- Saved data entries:
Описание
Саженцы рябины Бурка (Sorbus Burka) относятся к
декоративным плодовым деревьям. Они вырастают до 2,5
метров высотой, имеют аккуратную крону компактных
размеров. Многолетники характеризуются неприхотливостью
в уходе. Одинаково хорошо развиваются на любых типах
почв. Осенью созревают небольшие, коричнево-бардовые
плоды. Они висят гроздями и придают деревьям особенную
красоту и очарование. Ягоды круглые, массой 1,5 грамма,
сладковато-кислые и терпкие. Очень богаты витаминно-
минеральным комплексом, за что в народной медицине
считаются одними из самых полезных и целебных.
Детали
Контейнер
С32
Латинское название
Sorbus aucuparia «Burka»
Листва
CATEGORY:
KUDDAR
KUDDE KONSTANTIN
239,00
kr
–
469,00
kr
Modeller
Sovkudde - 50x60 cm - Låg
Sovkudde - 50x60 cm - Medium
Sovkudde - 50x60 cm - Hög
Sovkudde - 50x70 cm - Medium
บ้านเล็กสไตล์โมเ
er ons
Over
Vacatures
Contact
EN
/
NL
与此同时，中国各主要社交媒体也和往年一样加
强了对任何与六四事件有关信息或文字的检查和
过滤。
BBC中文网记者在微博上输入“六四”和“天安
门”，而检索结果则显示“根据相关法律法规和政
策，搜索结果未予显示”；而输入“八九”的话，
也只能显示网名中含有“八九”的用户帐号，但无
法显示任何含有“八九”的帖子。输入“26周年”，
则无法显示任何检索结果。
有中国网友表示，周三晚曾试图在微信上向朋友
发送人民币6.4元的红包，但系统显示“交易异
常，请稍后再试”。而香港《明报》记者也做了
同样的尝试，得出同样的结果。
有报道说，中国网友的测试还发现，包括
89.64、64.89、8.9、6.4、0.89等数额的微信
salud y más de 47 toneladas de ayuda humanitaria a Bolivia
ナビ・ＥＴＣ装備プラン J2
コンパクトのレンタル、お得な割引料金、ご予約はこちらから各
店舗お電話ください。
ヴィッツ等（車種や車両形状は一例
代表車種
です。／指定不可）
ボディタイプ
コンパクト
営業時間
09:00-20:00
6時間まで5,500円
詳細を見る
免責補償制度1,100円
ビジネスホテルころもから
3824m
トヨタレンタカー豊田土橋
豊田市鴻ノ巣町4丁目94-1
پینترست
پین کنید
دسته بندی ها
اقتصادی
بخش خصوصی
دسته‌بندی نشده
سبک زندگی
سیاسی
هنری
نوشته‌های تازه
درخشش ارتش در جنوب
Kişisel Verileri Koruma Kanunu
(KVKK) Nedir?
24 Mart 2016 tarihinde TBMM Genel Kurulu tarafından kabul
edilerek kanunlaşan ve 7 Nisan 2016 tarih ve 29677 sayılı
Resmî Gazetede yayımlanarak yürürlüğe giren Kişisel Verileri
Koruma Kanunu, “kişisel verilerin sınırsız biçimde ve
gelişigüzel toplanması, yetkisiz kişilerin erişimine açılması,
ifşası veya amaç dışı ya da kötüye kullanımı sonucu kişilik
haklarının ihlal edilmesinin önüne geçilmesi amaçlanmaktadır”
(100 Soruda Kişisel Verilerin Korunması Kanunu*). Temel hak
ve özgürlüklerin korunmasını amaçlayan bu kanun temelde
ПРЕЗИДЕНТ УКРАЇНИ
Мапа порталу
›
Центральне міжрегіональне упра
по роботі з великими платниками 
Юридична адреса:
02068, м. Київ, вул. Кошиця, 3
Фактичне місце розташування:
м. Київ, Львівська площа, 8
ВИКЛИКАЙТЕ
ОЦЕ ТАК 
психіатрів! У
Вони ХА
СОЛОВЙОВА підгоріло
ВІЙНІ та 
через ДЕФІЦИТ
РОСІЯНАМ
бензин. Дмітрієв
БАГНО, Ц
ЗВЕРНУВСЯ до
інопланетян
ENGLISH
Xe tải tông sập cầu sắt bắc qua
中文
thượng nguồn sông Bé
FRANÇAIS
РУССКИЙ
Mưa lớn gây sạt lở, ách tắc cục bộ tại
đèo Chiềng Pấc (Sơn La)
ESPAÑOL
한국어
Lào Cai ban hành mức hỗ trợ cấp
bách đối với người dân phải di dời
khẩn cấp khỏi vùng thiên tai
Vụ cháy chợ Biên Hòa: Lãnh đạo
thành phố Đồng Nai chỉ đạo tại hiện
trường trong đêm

- About this exercise:
Only a number belongs in the answer: state how many lines of the entries above hold "Sorbus".

- Reply to the task:
2